Task requirements: Stop after the line that contains "technieken) om informatie"; until then, restate each line of the entries word for word from the very first.

____

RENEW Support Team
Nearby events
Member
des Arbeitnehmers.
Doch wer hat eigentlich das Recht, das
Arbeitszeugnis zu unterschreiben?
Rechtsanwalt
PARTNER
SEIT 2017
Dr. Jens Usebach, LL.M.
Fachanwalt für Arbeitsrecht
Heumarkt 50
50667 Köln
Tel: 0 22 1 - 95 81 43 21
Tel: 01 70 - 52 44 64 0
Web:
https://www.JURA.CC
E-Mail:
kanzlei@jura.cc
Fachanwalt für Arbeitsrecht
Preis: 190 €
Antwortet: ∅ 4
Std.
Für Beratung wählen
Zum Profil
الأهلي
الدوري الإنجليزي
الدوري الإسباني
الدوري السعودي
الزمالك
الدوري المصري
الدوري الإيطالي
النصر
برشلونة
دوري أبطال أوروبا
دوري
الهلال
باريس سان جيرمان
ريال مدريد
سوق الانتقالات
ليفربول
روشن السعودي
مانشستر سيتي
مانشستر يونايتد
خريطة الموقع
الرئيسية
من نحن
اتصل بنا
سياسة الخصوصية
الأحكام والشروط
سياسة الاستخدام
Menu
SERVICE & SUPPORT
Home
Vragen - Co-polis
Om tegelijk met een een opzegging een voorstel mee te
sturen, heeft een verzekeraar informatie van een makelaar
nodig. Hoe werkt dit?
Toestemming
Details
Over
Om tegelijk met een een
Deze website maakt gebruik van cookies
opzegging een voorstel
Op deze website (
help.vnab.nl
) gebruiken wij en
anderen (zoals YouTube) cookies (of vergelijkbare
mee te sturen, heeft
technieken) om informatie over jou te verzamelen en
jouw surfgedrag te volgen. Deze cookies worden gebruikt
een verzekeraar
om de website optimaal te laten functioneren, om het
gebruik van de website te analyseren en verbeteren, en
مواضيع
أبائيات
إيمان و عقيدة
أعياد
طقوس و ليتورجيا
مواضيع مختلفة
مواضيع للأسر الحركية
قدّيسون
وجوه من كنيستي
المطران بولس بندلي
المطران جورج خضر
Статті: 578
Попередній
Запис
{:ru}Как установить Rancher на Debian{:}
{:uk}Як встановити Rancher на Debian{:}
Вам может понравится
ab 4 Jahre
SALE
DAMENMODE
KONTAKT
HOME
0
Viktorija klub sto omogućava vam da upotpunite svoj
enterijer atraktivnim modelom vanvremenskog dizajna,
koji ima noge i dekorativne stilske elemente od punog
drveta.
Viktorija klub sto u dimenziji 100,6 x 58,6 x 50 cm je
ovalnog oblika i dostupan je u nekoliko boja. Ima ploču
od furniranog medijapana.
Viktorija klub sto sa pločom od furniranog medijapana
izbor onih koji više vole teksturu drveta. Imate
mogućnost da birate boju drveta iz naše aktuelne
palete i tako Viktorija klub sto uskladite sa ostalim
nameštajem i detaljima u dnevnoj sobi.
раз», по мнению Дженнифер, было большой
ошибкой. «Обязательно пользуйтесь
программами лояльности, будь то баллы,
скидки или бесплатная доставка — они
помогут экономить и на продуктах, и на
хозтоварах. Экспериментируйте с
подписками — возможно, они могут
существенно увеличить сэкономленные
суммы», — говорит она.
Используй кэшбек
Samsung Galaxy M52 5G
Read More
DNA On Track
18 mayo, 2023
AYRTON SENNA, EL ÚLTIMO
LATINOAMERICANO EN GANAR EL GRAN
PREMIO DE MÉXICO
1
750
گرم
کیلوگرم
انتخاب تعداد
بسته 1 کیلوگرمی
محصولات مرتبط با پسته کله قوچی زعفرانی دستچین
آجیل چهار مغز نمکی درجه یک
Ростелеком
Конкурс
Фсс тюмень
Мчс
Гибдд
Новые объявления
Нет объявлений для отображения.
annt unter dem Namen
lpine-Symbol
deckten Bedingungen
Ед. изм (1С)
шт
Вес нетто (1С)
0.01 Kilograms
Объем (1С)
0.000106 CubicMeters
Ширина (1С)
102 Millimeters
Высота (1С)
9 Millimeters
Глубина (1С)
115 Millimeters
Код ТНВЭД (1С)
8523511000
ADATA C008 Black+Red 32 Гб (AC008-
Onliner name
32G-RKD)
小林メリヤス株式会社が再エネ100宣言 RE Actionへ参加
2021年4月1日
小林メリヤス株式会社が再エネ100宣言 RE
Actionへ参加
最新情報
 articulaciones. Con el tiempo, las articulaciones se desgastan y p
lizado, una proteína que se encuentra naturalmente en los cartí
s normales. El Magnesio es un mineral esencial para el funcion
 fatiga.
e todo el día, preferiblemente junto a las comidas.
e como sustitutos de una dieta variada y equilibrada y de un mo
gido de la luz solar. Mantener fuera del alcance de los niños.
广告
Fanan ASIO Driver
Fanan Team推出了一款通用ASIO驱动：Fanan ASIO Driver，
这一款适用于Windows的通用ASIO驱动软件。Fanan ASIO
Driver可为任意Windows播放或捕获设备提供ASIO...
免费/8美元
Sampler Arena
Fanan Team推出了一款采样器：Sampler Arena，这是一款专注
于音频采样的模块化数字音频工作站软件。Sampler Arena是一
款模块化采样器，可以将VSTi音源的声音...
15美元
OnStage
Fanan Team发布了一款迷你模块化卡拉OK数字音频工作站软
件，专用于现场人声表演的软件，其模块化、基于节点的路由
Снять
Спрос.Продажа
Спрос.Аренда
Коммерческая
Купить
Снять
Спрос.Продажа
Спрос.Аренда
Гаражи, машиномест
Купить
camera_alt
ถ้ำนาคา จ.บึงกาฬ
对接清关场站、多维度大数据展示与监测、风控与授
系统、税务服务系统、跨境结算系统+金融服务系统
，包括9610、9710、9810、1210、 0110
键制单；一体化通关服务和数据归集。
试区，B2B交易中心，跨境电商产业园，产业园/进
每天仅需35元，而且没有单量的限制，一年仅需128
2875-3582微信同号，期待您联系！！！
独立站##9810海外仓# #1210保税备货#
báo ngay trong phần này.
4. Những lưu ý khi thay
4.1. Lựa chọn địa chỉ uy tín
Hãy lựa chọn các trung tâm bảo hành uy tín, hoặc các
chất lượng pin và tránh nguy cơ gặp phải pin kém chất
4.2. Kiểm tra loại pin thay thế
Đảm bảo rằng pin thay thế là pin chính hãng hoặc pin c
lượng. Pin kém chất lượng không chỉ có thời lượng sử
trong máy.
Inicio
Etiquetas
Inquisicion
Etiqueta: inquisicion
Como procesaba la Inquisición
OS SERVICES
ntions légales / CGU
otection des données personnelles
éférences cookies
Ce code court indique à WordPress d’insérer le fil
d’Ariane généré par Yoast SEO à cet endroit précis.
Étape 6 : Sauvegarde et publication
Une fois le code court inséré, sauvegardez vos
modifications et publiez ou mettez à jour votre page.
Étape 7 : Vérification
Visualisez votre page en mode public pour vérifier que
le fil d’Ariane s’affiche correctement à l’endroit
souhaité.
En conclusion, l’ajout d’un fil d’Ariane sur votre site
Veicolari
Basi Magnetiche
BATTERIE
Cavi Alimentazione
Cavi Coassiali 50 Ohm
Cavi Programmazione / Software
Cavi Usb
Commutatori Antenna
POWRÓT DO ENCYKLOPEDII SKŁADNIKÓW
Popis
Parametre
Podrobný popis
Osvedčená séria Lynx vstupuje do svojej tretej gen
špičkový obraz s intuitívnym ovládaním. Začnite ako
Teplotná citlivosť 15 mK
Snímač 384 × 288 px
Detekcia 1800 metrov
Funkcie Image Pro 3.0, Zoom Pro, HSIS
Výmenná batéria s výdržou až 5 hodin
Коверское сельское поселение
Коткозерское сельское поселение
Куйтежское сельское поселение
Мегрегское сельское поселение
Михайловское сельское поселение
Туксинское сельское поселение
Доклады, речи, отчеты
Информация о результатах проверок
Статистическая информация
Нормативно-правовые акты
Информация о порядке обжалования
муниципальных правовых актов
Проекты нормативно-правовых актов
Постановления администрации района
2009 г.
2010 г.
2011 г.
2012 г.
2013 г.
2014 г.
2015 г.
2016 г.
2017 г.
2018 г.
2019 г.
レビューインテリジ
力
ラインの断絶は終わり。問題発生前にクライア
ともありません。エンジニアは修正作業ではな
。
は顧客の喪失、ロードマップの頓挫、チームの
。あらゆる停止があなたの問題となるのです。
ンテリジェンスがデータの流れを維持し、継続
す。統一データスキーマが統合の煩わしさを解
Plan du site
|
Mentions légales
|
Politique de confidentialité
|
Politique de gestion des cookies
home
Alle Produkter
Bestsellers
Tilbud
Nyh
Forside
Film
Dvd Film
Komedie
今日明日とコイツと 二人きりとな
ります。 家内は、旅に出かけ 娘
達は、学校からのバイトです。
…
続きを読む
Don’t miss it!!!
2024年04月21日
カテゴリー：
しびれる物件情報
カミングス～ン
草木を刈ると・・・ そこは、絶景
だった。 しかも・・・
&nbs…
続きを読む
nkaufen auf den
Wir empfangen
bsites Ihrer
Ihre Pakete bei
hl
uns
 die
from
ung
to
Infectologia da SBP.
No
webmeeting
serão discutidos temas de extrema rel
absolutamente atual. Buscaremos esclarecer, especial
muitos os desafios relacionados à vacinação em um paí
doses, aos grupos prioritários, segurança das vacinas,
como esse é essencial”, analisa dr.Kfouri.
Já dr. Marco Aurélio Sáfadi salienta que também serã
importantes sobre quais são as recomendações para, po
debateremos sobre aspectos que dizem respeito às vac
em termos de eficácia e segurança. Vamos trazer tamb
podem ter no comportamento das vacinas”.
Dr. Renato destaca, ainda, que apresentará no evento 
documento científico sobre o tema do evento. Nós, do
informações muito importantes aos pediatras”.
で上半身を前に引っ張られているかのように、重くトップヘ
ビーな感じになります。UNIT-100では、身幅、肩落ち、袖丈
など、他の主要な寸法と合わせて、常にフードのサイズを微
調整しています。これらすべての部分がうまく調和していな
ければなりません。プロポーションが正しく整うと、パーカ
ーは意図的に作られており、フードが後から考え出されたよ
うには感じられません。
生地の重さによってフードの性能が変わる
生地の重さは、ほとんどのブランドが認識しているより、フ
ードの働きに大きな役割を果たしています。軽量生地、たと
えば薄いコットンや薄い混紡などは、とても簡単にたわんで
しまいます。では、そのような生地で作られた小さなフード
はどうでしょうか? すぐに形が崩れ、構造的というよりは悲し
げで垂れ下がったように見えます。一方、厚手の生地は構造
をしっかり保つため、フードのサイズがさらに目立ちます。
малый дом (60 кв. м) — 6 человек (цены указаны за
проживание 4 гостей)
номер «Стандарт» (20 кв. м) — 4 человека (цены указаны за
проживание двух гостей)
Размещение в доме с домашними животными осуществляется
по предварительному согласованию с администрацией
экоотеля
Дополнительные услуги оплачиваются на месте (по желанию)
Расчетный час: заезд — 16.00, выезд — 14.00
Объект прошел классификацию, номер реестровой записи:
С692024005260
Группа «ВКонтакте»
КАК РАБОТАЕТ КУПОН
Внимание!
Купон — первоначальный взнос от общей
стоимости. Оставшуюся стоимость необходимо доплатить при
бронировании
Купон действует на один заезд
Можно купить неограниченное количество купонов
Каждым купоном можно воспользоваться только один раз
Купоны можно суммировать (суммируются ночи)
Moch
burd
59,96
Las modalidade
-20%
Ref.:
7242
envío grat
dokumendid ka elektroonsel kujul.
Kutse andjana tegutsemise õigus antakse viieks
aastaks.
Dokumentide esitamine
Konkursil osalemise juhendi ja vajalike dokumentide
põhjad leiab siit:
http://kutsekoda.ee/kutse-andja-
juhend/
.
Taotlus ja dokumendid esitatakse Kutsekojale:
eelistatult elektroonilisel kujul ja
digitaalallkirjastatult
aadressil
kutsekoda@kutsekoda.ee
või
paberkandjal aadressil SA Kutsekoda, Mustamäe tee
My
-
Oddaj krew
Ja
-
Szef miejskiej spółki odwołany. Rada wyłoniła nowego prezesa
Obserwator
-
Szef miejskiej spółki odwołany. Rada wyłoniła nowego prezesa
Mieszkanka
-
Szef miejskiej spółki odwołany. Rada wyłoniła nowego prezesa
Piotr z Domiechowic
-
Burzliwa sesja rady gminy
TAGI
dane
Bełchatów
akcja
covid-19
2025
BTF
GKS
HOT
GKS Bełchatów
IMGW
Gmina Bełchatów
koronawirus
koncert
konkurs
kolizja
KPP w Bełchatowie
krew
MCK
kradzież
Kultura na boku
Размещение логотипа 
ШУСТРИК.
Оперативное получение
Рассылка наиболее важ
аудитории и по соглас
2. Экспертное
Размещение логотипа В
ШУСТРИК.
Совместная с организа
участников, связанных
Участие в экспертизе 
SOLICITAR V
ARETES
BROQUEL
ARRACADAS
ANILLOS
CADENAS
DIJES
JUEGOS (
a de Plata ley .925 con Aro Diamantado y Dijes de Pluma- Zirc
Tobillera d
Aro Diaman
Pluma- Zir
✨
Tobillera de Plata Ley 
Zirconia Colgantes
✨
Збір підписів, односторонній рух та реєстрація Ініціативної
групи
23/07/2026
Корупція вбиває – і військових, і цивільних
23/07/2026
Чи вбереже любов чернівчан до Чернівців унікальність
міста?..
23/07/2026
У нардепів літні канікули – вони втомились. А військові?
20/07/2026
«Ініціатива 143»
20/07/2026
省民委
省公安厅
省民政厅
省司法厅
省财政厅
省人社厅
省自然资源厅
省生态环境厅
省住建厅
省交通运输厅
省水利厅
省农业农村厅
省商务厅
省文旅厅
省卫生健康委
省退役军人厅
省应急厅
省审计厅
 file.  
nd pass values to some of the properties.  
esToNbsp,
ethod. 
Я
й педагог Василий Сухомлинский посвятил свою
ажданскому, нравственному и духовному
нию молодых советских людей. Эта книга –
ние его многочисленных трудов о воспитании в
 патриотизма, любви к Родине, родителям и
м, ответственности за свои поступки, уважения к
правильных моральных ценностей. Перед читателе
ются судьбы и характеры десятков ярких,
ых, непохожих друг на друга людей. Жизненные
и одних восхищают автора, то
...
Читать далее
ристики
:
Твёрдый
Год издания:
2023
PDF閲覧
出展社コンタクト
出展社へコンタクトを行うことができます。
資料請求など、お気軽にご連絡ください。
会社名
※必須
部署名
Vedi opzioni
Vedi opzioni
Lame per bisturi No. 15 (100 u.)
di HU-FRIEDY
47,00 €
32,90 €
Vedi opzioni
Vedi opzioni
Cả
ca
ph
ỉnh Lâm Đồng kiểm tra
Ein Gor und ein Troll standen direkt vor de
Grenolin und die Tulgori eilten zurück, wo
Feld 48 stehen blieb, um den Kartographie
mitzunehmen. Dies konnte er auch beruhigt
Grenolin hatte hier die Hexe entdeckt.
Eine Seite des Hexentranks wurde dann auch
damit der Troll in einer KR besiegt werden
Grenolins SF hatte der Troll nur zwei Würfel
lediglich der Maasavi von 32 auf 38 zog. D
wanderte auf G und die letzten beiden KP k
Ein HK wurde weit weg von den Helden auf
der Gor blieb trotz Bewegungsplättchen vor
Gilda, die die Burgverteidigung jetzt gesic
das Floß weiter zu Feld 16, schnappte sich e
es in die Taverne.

____

Result:
RENEW Support Team
Nearby events
Member
des Arbeitnehmers.
Doch wer hat eigentlich das Recht, das
Arbeitszeugnis zu unterschreiben?
Rechtsanwalt
PARTNER
SEIT 2017
Dr. Jens Usebach, LL.M.
Fachanwalt für Arbeitsrecht
Heumarkt 50
50667 Köln
Tel: 0 22 1 - 95 81 43 21
Tel: 01 70 - 52 44 64 0
Web:
https://www.JURA.CC
E-Mail:
kanzlei@jura.cc
Fachanwalt für Arbeitsrecht
Preis: 190 €
Antwortet: ∅ 4
Std.
Für Beratung wählen
Zum Profil
الأهلي
الدوري الإنجليزي
الدوري الإسباني
الدوري السعودي
الزمالك
الدوري المصري
الدوري الإيطالي
النصر
برشلونة
دوري أبطال أوروبا
دوري
الهلال
باريس سان جيرمان
ريال مدريد
سوق الانتقالات
ليفربول
روشن السعودي
مانشستر سيتي
مانشستر يونايتد
خريطة الموقع
الرئيسية
من نحن
اتصل بنا
سياسة الخصوصية
الأحكام والشروط
سياسة الاستخدام
Menu
SERVICE & SUPPORT
Home
Vragen - Co-polis
Om tegelijk met een een opzegging een voorstel mee te
sturen, heeft een verzekeraar informatie van een makelaar
nodig. Hoe werkt dit?
Toestemming
Details
Over
Om tegelijk met een een
Deze website maakt gebruik van cookies
opzegging een voorstel
Op deze website (
help.vnab.nl
) gebruiken wij en
anderen (zoals YouTube) cookies (of vergelijkbare
mee te sturen, heeft
technieken) om informatie over jou te verzamelen en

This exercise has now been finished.